Overview
Concrete tool for creating a reward function from a trained reward model provided by the trlx HH-RLHF example.
Description
The create_reward_fn() factory function in the HH dialogue alignment example loads a pre-trained reward model from HuggingFace Hub, sets it up for inference, and returns a callable that conforms to trlx's reward function interface. It supports two backends: local PyTorch inference (RewardModel on last GPU, half-precision) and NVIDIA Triton Inference Server (via tritonclient.grpc). For local inference, it computes delta rewards: reward(generated) - reward(original) to normalize the reward signal.
Usage
Call create_reward_fn() to get a reward function for PPO training on dialogue alignment tasks. The function automatically detects the serving backend from the TRITON_HOST environment variable.
Code Reference
Source Location
- Repository: trlx
- File: examples/hh/ppo_hh.py
- Lines: L115-205
Signature
def create_reward_fn() -> Callable:
"""
Factory function that creates a reward function for PPO training.
Supports two backends:
1. Triton Inference Server (if TRITON_HOST env var is set)

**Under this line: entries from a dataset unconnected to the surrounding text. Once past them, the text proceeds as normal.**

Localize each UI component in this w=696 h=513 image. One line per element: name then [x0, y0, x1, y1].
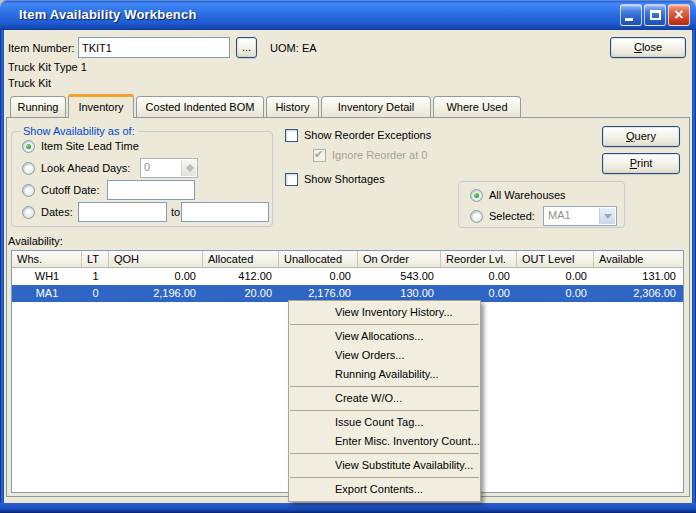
radio-off-icon [22, 206, 35, 219]
radio-label: Dates: [41, 206, 73, 218]
menu-item-view-substitute-availability[interactable]: View Substitute Availability... [289, 456, 480, 475]
menu-item-view-orders[interactable]: View Orders... [289, 346, 480, 365]
cell-on-order: 543.00 [358, 268, 441, 285]
tab-inventory-detail[interactable]: Inventory Detail [321, 96, 431, 117]
cell-available: 131.00 [594, 268, 683, 285]
menu-item-view-inventory-history[interactable]: View Inventory History... [289, 303, 480, 322]
column-header-qoh: QOH [109, 251, 203, 267]
radio-all-warehouses[interactable]: All Warehouses [470, 188, 566, 202]
radio-label: Cutoff Date: [41, 184, 100, 196]
radio-label: Selected: [489, 210, 535, 222]
maximize-icon [650, 10, 661, 20]
item-browse-button[interactable]: ... [236, 37, 257, 58]
radio-on-icon [22, 140, 35, 153]
cell-allocated: 20.00 [203, 285, 279, 302]
chevron-down-icon [604, 214, 612, 219]
spinner-arrows[interactable] [181, 160, 196, 176]
titlebar[interactable]: Item Availability Workbench × [0, 0, 696, 30]
availability-label: Availability: [8, 235, 63, 247]
dates-to-label: to [171, 206, 180, 218]
tab-running[interactable]: Running [10, 96, 66, 117]
checkbox-label: Show Reorder Exceptions [304, 129, 431, 141]
column-header-available: Available [594, 251, 683, 267]
look-ahead-days-value: 0 [144, 161, 150, 173]
radio-on-icon [470, 189, 483, 202]
print-button[interactable]: Print [602, 153, 680, 174]
warehouse-select-value: MA1 [548, 209, 571, 221]
uom-value: EA [302, 42, 317, 54]
radio-cutoff-date[interactable]: Cutoff Date: [22, 183, 100, 197]
item-number-input[interactable] [78, 37, 230, 58]
dates-to-input[interactable] [181, 202, 269, 222]
menu-item-running-availability[interactable]: Running Availability... [289, 365, 480, 384]
uom-label: UOM: [270, 42, 299, 54]
item-description-line1: Truck Kit Type 1 [8, 61, 87, 73]
radio-look-ahead-days[interactable]: Look Ahead Days: [22, 161, 130, 175]
minimize-icon [625, 18, 633, 21]
checkbox-unchecked-icon [285, 173, 298, 186]
menu-separator [290, 324, 479, 325]
menu-item-enter-misc-inventory-count[interactable]: Enter Misc. Inventory Count... [289, 432, 480, 451]
menu-separator [290, 386, 479, 387]
column-header-out-level: OUT Level [517, 251, 594, 267]
menu-separator [290, 477, 479, 478]
checkbox-label: Ignore Reorder at 0 [332, 149, 427, 161]
tab-inventory[interactable]: Inventory [68, 94, 134, 118]
checkbox-ignore-reorder-at-0[interactable]: Ignore Reorder at 0 [313, 148, 427, 162]
radio-selected-warehouse[interactable]: Selected: [470, 209, 535, 223]
radio-item-site-lead-time[interactable]: Item Site Lead Time [22, 139, 139, 153]
look-ahead-days-spinner[interactable]: 0 [140, 158, 198, 178]
radio-label: All Warehouses [489, 189, 566, 201]
cell-qoh: 2,196.00 [109, 285, 203, 302]
column-header-unallocated: Unallocated [279, 251, 358, 267]
checkbox-show-shortages[interactable]: Show Shortages [285, 172, 385, 186]
dates-from-input[interactable] [78, 202, 167, 222]
table-header: Whs. LT QOH Allocated Unallocated On Ord… [12, 251, 683, 268]
radio-label: Look Ahead Days: [41, 162, 130, 174]
context-menu: View Inventory History... View Allocatio… [288, 300, 481, 502]
cell-unallocated: 0.00 [279, 268, 358, 285]
table-row-wh1[interactable]: WH1 1 0.00 412.00 0.00 543.00 0.00 0.00 … [12, 268, 683, 285]
cell-out-level: 0.00 [517, 285, 594, 302]
menu-item-view-allocations[interactable]: View Allocations... [289, 327, 480, 346]
cell-allocated: 412.00 [203, 268, 279, 285]
combo-dropdown-button[interactable] [599, 208, 615, 224]
tab-history[interactable]: History [266, 96, 319, 117]
cell-lt: 1 [82, 268, 109, 285]
close-button[interactable]: Close [610, 37, 686, 58]
spinner-down-icon [186, 168, 194, 172]
radio-off-icon [22, 184, 35, 197]
warehouse-select[interactable]: MA1 [543, 206, 617, 226]
checkbox-label: Show Shortages [304, 173, 385, 185]
close-button-label: Close [611, 38, 685, 56]
item-availability-workbench-window: Item Availability Workbench × Item Numbe… [0, 0, 696, 513]
query-button[interactable]: Query [602, 126, 680, 147]
menu-separator [290, 453, 479, 454]
cell-out-level: 0.00 [517, 268, 594, 285]
column-header-lt: LT [82, 251, 109, 267]
minimize-button[interactable] [620, 4, 642, 26]
cell-qoh: 0.00 [109, 268, 203, 285]
menu-item-issue-count-tag[interactable]: Issue Count Tag... [289, 413, 480, 432]
close-window-button[interactable]: × [668, 4, 690, 26]
close-icon: × [669, 5, 689, 25]
cell-available: 2,306.00 [594, 285, 683, 302]
cutoff-date-input[interactable] [107, 180, 195, 200]
menu-separator [290, 410, 479, 411]
column-header-allocated: Allocated [203, 251, 279, 267]
radio-dates[interactable]: Dates: [22, 205, 73, 219]
window-border-right [692, 30, 696, 513]
print-button-label: Print [603, 154, 679, 172]
radio-off-icon [470, 210, 483, 223]
tab-where-used[interactable]: Where Used [433, 96, 521, 117]
query-button-label: Query [603, 127, 679, 145]
radio-off-icon [22, 162, 35, 175]
menu-item-export-contents[interactable]: Export Contents... [289, 480, 480, 499]
cell-whs: MA1 [12, 285, 82, 302]
tab-costed-indented-bom[interactable]: Costed Indented BOM [136, 96, 264, 117]
radio-label: Item Site Lead Time [41, 140, 139, 152]
menu-item-create-wo[interactable]: Create W/O... [289, 389, 480, 408]
checkbox-show-reorder-exceptions[interactable]: Show Reorder Exceptions [285, 128, 431, 142]
maximize-button[interactable] [644, 4, 666, 26]
cell-reorder-lvl: 0.00 [441, 268, 517, 285]
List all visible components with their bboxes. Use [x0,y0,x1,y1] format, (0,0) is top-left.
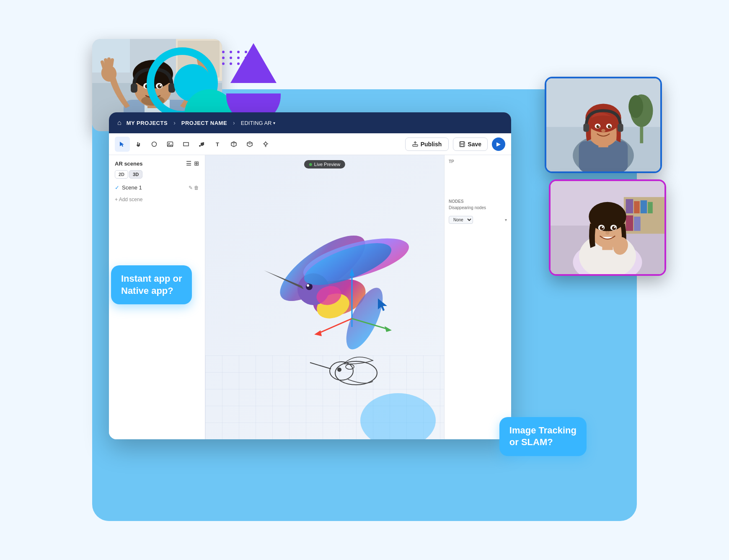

2. Local PyTorch inference (on last available GPU)
Returns:
reward_fn(samples, prompts, original_output, **kwargs) -> List[float]
Delta reward function: reward(generated) - reward(original).
"""
Import
# From the HH example script
from examples.hh.ppo_hh import create_reward_fn
I/O Contract
Inputs (Factory)
| Name |
Type |
Required |
Description
|
| (none) |
— |
— |
Uses env vars and HuggingFace Hub for model loading
|
| TRITON_HOST |
env var |
No |
Triton server URL/model (e.g., "localhost:8001/reward_model")
|
Outputs (Factory)
| Name |
Type |
Description
|
| return |
Callable |
Reward function conforming to trlx interface
|
Inputs (Returned Function)
| Name |
Type |
Required |
Description
|
| samples |
List[str] |
Yes |
Generated text samples
|
| prompts |
List[str] |
Yes |
Original prompts
|
| original_output |
List[str] |
Yes |
Reference outputs for delta reward
|
Outputs (Returned Function)
| Name |
Type |
Description
|
| return |
List[float] or Tensor |
Delta rewards (generated_reward - original_reward)
|
Usage Examples
Local Inference with Delta Rewards
import trlx
from trlx.data.configs import TRLConfig
# create_reward_fn loads reward model from HuggingFace Hub
reward_fn = create_reward_fn()
# Use in PPO training
trainer = trlx.train(
reward_fn=reward_fn,
prompts=train_prompts, # List[Dict] with "prompt" and "original_output"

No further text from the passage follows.